[FeFe]-hydrogenase maturation: bridging dithiomethylamine ligand assembly during the biosynthesis of the H-cluster

Abstract

[FeFe]-hydrogenases (HydA) demonstrated the highest catalytic competency to synthesize hydrogen gas by reducing protons under physiological conditions and has become a model catalyst in biohydrogen production. In vivo biosynthesis of the active site H-cluster of HydA requires a complex biocatalytic process that involves two radical S- adenosyl-L-methionine enzymes: HydG and HydE, and a [4Fe-4S] cluster binding GTPase: HydF. The maturation of the H-cluster starts with HydG, which cleaves tyrosine to synthesize CO and CN- ligands and provides [Fe II(CO) 2(CN)(kappa 3-cys)]- (synthon) as the product. Synthon is directly delivered to the second radical SAM enzyme HydE that is hypothesized to adenosylate and reduce two equivalents of synthon and subsequently dimerize and form [Fe I 2(mu-SH) 2(CO) 4(CN) 2] 2- ([2Fe] E).

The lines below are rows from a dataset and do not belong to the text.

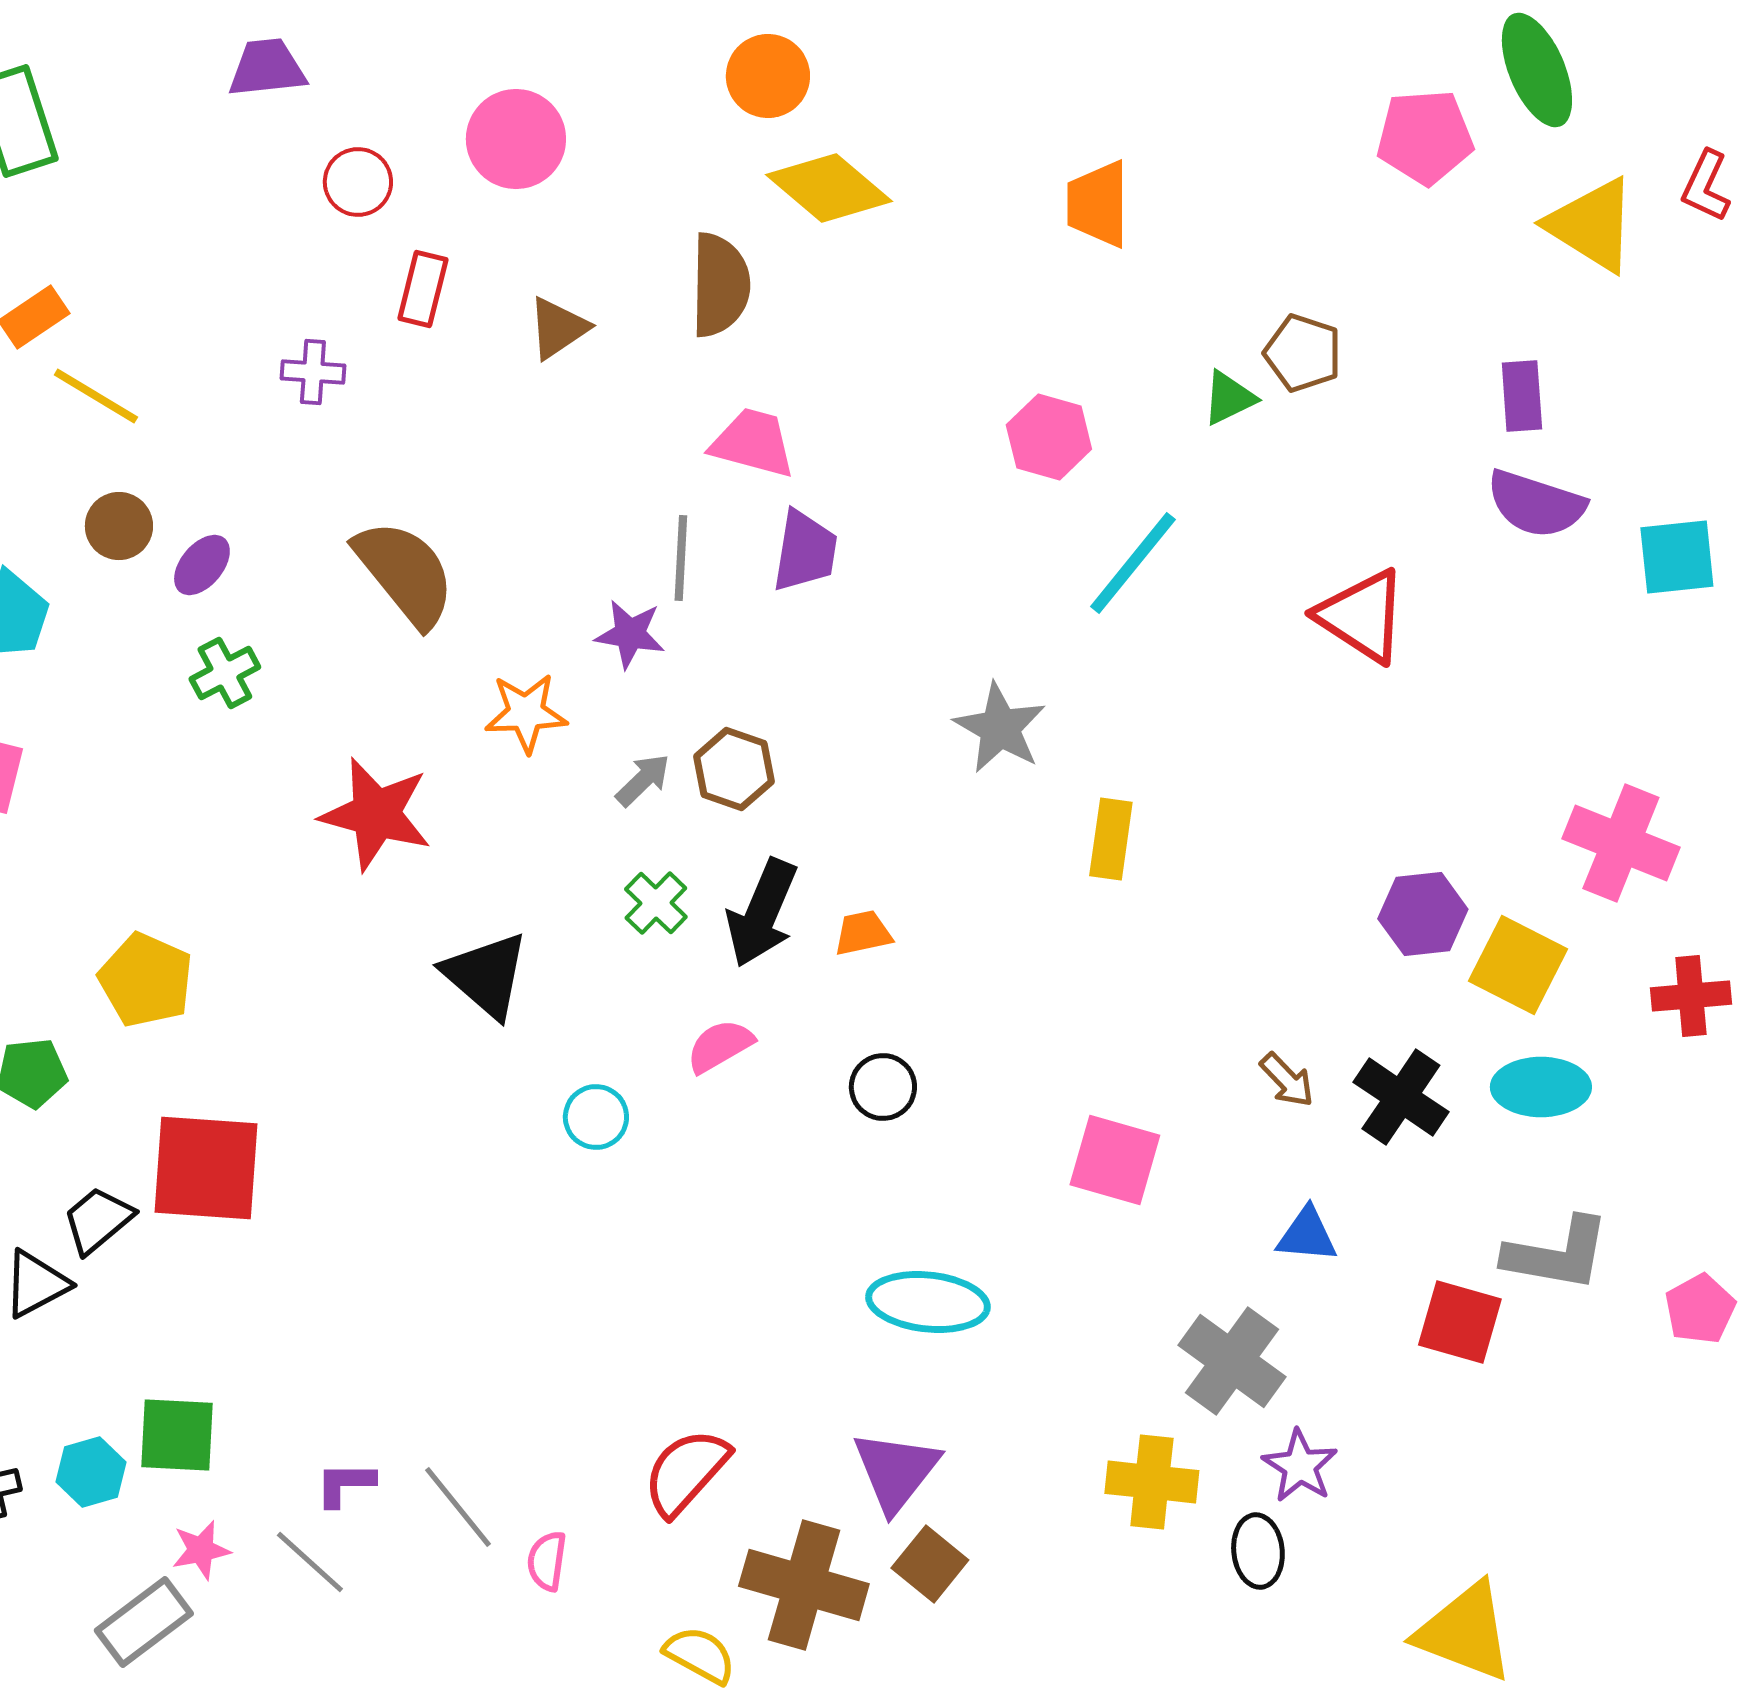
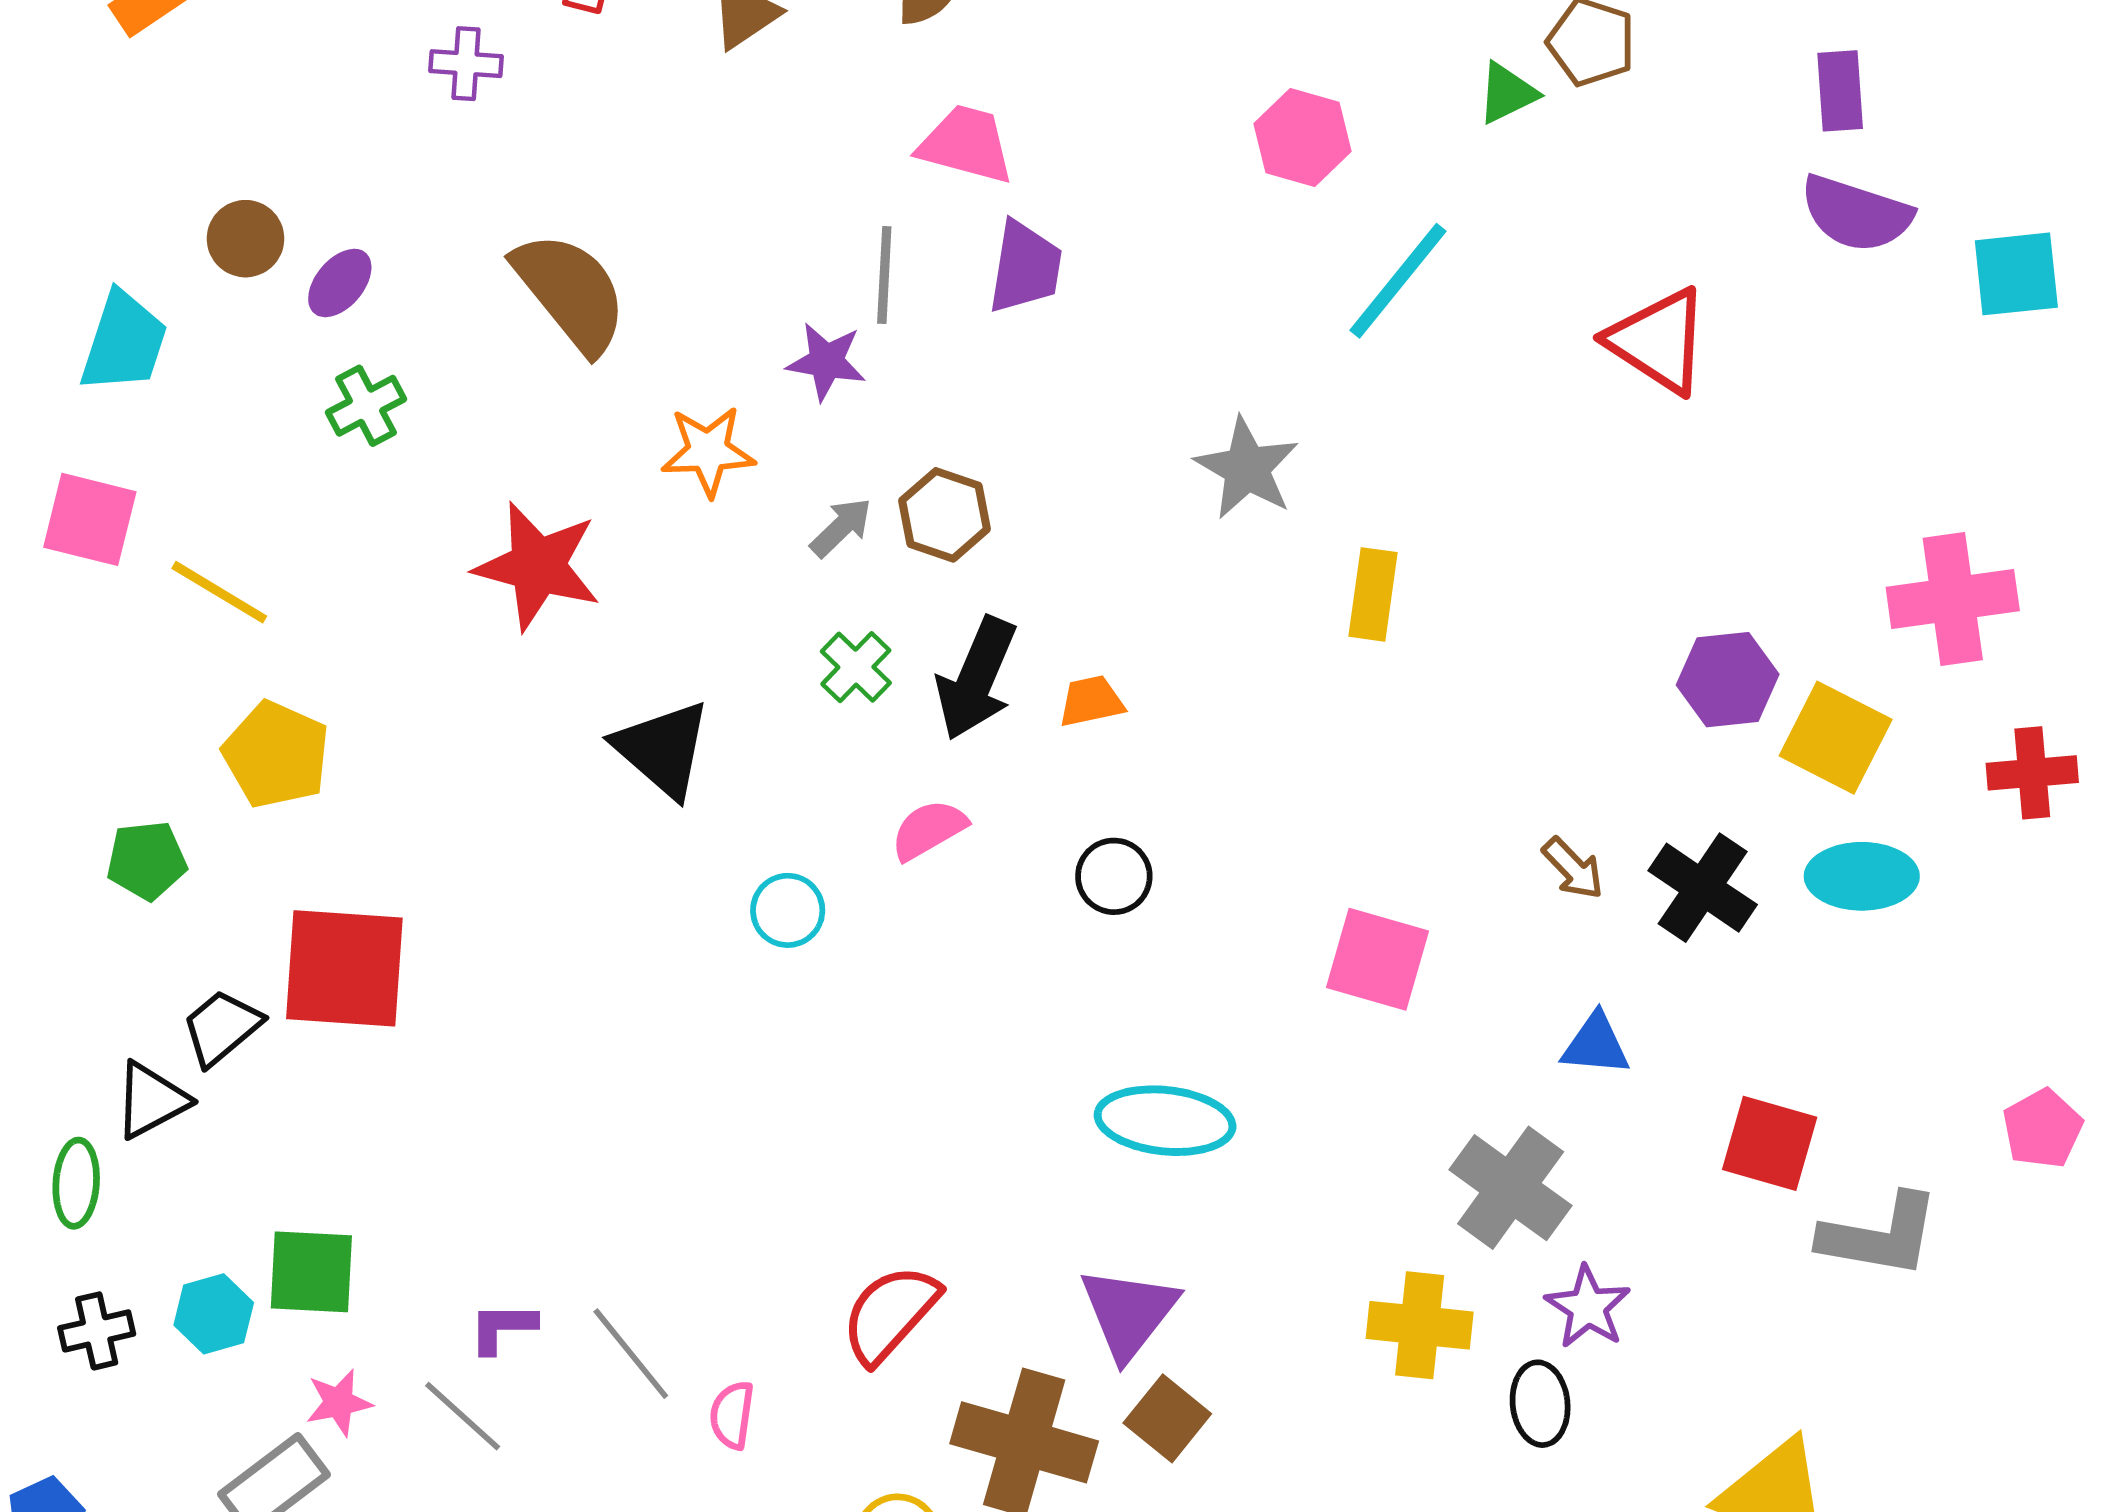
yellow line: (96, 396) -> (219, 592), moved
pink cross: (1621, 843) -> (1953, 599), turned -30
gray L-shape: (1557, 1254) -> (1880, 1235), moved

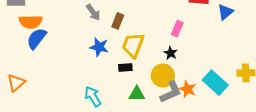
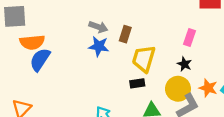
gray arrow: (93, 12) -> (98, 27), turned -30
blue star: (99, 47) -> (99, 46), moved
orange star: (188, 89) -> (208, 88), moved

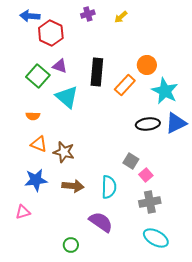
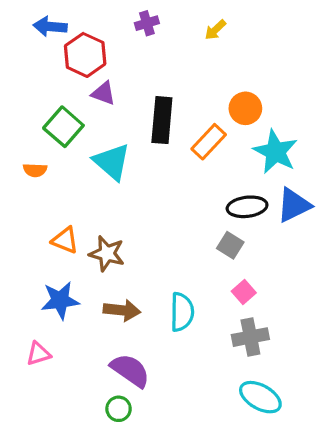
yellow arrow: (121, 17) -> (215, 30), moved
purple triangle: (60, 66) -> (103, 93), moved
orange semicircle: (33, 116) -> (35, 170), moved
gray square: (131, 161) -> (230, 245), moved
purple semicircle: (101, 222) -> (130, 370), moved

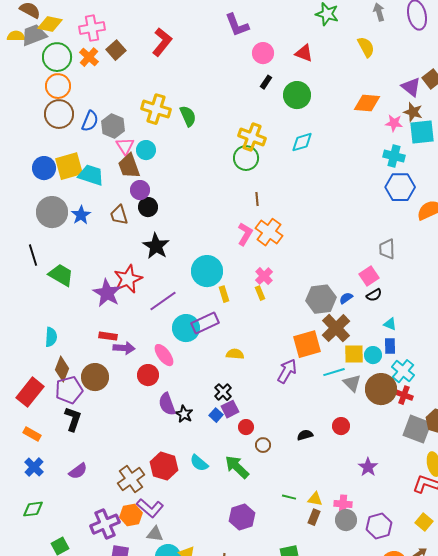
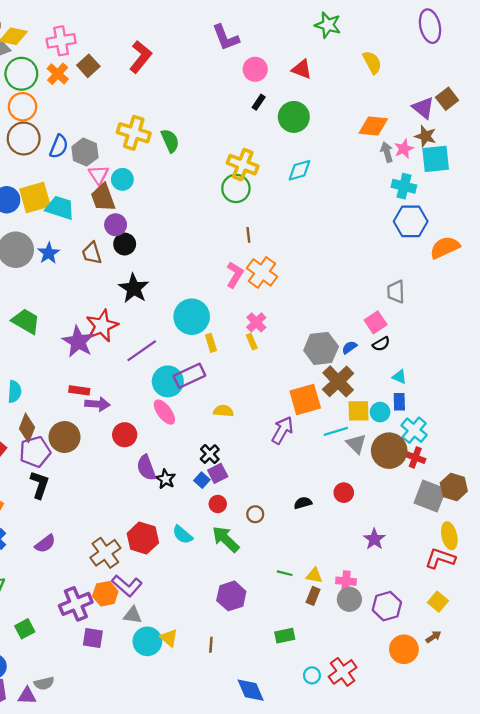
gray arrow: (379, 12) -> (387, 152), moved
pink star: (394, 123) -> (404, 149), turned -30
pink ellipse: (164, 355) -> (164, 412), moved
red circle: (246, 427) -> (218, 504), moved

The final step in the assembly of the [2Fe] subcluster is DTMA ligand synthesis. In addition to HydG, HydE, and HydF chemistry, the in vitro maturation of HydA was also dependent on E. coli cell extract as a separate component presumed to provide essential components for the assembly of DTMA. We discovered the activating components as H-protein and T-protein of the glycine cleavage system (GCS), serine hydroxymethyltrans-ferase (SHMT), and small molecule substrates: serine and ammonium. Isotope labeling studies and ENDOR spectroscopy analysis revealed that the carbon and nitrogen atoms of DTMA ligand originate from serine and NH 4 +. We hypothesized that the DTMA ligand is assembled by aminomethyl-lipoyl-H-protein (H met) on the HydF-[2Fe] E complex. Consecutively, we demonstrated that HydA can be matured from a chemically synthesized [2Fe] E precursor, bypassing HydG and HydE, via a lysate-free semisynthetic maturation system with GCS components, SHMT, and corresponding substrates. Results emphasized the role of H met as the precursor for DTMA ligand. Refinement to the semisynthetic maturation, which now includes the [Fe-S] cluster carrier protein NfuA and high-CO-affinity variant Mb-H64L, resulted in significantly enhanced hydrogenase activities reaching 940 micromol H 2 min -1 mg - 1 HydA, a level of activity matches with catalytic rates of HydA matured in vivo. Under the refined semisynthetic maturation conditions, we determined that the [4Fe-4S] cluster of HydF is required to mature HydA. Results from site-directed mutagenesis studies on the HydF scaffold suggest that the [4Fe-4S] cluster plays a structural role in the maturation of HydA.